L’automa camminava in maniera un po’ rigida. Sarebbe bastata una piccola correzione all’algoritmo, ma non ci sarebbe mai stata. Almeno non per l’automa-Jane. Faceva una certa impressione, ma nessuno c’era lungo i viali del camposanto a restare scioccato da quella vista.

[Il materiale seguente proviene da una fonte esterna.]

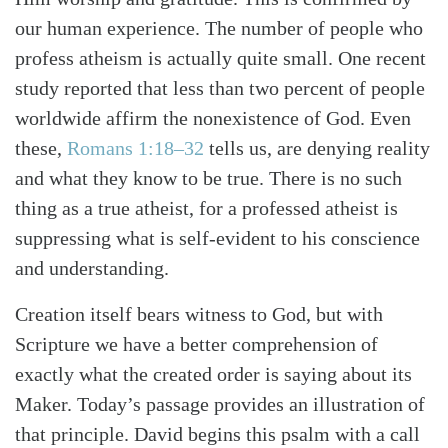
our human experience. The number of people who
profess atheism is actually quite small. One recent
study reported that less than two percent of people
worldwide affirm the nonexistence of God. Even
these,
Romans 1:18–32
tells us, are denying reality
and what they know to be true. There is no such
thing as a true atheist, for a professed atheist is
suppressing what is self-evident to his conscience
and understanding.
Creation itself bears witness to God, but with
Search
Tabletalk
Scripture we have a better comprehension of
exactly what the created order is saying about its
Maker. Today’s passage provides an illustration of
that principle. David begins this psalm with a call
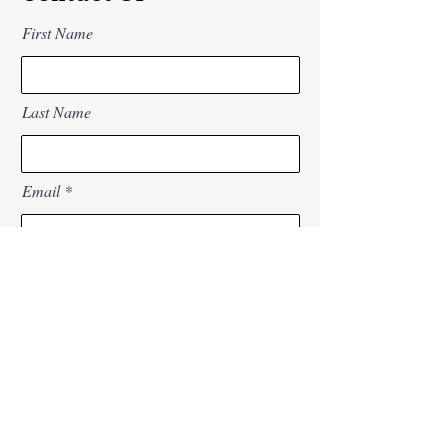
First Name
Last Name
Email
Subject
Message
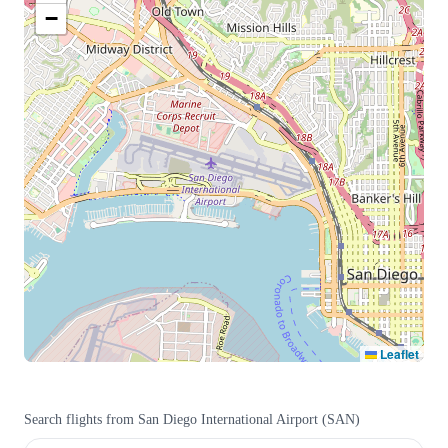
−
Leaflet
Search flights from
San Diego International Airport
(
SAN
)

La fronte luccicò: «L’hai trovata».
«Certo, Philip».
«Ora… scava».
«Certo, Philip».
«Tra la mia bara e quella della mia sorellina dovrebbe esserci spazio».
«Certo, Philip».
«Ora… scava».
«Lo sto facendo, Philip».
«Domani penseranno che il giardiniere ha smosso la terra per piantare dei fiori. Scendi fin giù».
«Certo, Philip».
Una decina di minuti, poi: «Ci sei?».
«Sì, Philip, sono a…».
«Fai un buco nella mia bara… all’altezza della mano».
«Subito, Philip».
Ancora alcuni minuti, poi la luce azzurrina continuò: «Prendi la mia mano… stringila e non lasciarla più».
«Certo, Philip».
Un minuto, poi: «Fatto?».
«Certo, Philip».
«Ora fa lo stesso con la bara di mia sorella… bucala e prendile la mano».
«Certo, Philip».
Un altro minuto: «Fatto?».
«Certo, Philip».
«Bene».
Silenzio. La mano sinistra dell’automa strinse quella dell’uomo morto. Che forse si mosse. O forse era soltanto un’impressione. La mano destra dell’automa strinse quella scheletrita della bambina. Che forse si mosse. O forse era soltanto un’impressione.
«Buon riposo a te, Jane carissima».
«Buon riposo, Philip. A tutti due».
«Per sempre».
«Per sempre».
La luce azzurrina lanciò un ultimo guizzo e si spense.
Tutto laggiù era spento.
L’indomani qualcuno, forse, avrebbe piantato rose bianche sulla terra smossa.